By Al Higgins

When we hear the words Habitat for Humanity the first image that pops into the heads of many folks is that for President Jimmy Carter swinging a hammer. While it is true that President Carter’s involvement with Habitat for Humanity has shown a bright light on the non-profits activities, there are hundreds, if not thousands of volunteers who lend their time and expertise to the organization. 

Molly Hilligoss is the Executive Director of Habitat for Humanity in Salisbury. She was born and educated on the Shore and earned her undergraduate degree from Penn State and her MBA at the University of Maryland. “We are licensed builders by the state of Maryland,” she said. “Using money, materials and time donated by individuals, businesses, churches and community organizations, Habitat for Humanity of Wicomico County works with family partners to build simple, decent houses, which are then sold to the homeowner at no profit, utilizing a no-interest mortgage.
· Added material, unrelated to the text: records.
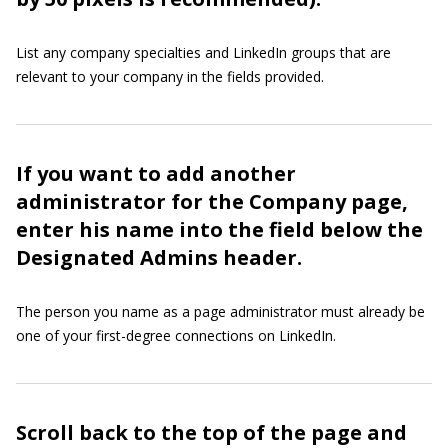
List any company specialties and LinkedIn groups that are
relevant to your company in the fields provided.
If you want to add another
administrator for the Company page,
enter his name into the field below the
Designated Admins header.
The person you name as a page administrator must already be
one of your first-degree connections on LinkedIn.
Scroll back to the top of the page and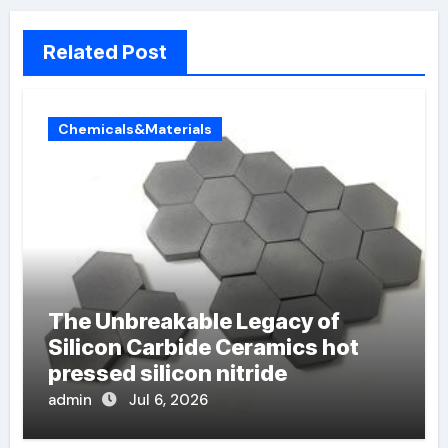
Related Post
Chemicals&Materials
The Unbreakable Legacy of
Silicon Carbide Ceramics hot
pressed silicon nitride
admin
Jul 6, 2026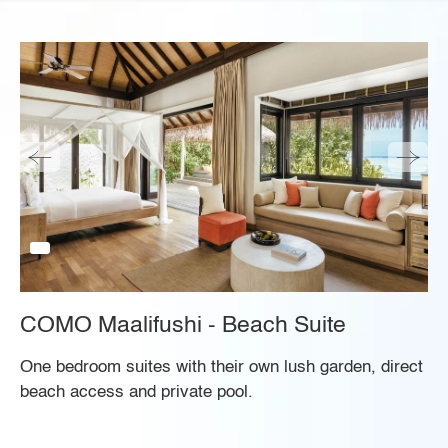
COMO Maalifushi - Beach Suite
One bedroom suites with their own lush garden, direct
beach access and private pool.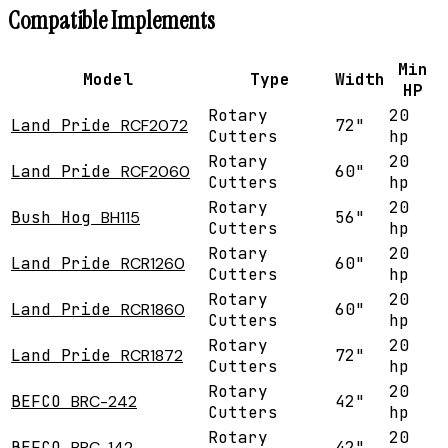
Compatible Implements
Min
Model
Type
Width
HP
Rotary
20
Land Pride
RCF2072
72"
Cutters
hp
Rotary
20
Land Pride
RCF2060
60"
Cutters
hp
Rotary
20
Bush Hog
BH115
56"
Cutters
hp
Rotary
20
Land Pride
RCR1260
60"
Cutters
hp
Rotary
20
Land Pride
RCR1860
60"
Cutters
hp
Rotary
20
Land Pride
RCR1872
72"
Cutters
hp
Rotary
20
BEFCO
BRC-242
42"
Cutters
hp
Rotary
20
BEFCO
BRC-142
42"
Monthly mortgage payments from existing homes, along with continued contributions create a fund that enables us to run the organization and continue to build more homes. The average monthly mortgage payment is about $650; considerably lower than the average $1,000 a month rent.

Habitat for Humanity is in dire need of volunteers and funding. The pandemic has forced them to curtail the hours of their staff and volunteer hours have dramatically reduce. But what is even more disturbing is poverty in Wicomico County, and within the city limits of Salisbury in particular, poverty is rising at an incredible rate. Presently over 16 percent of Wicomico County residents live below the poverty level and a whopping 28 percent of the residents of Salisbury live below the poverty line. The median household income for Wicomico County is $53,508, while the median household income in the city of Salisbury is a mere $37,780. When you consider the median gross monthly rent for an apartment in Salisbury is $1,035 you quickly realize these folks are spending over a third of their total income just on rent. That leaves very little opportunity to save enough money to eventually purchase a home. That is where Habitat for Humanity comes in.
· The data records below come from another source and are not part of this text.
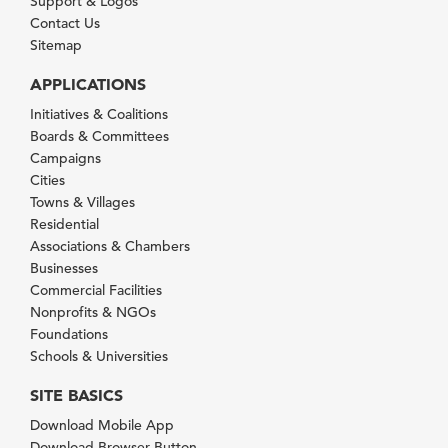
Support & Logos
Contact Us
Sitemap
APPLICATIONS
Initiatives & Coalitions
Boards & Committees
Campaigns
Cities
Towns & Villages
Residential
Associations & Chambers
Businesses
Commercial Facilities
Nonprofits & NGOs
Foundations
Schools & Universities
SITE BASICS
Download Mobile App
Download Browser Button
“There are basic parameters for eligibility to obtain a new or refurbished home,” said Molly. “Questions asked include: Do you live in substandard housing, do you live in subsidized housing, are you spending more than 35 percent of your monthly income on housing? Have you held the same job or source of income for nine months, have you paid your rent on time for the last 12 months, can you make monthly home payments, can you save about $2,400 over the next two years as you wait for your home to be built, do you have a workable credit history? If so inclined, and able, the applicant can contribute 300 sweat-equity hours in lieu of a down-payment. Attendance at classes and workshops is required and the willingness to represent Habitat for Humanity publicly by speaking at meetings and in the media.”

Habitat for Humanity strives to build one house per year and they currently have 30 files under review, but not all of them are for new homes though. Habitat also does major repairs on homes, including roofing. In addition to building and repairing homes, Habitat also administers the Restore Program, which offers low cost home supplies, furniture and even home appliances at very attractive prices. Restore is open to the public and last year registered sales of $400,000. Typically they will purchase truckloads of goods and sell them at a discounted price. Also, some of the goods are donated. 

Habitat for Humanity of Wicomico County welcomes any and all support they can garner.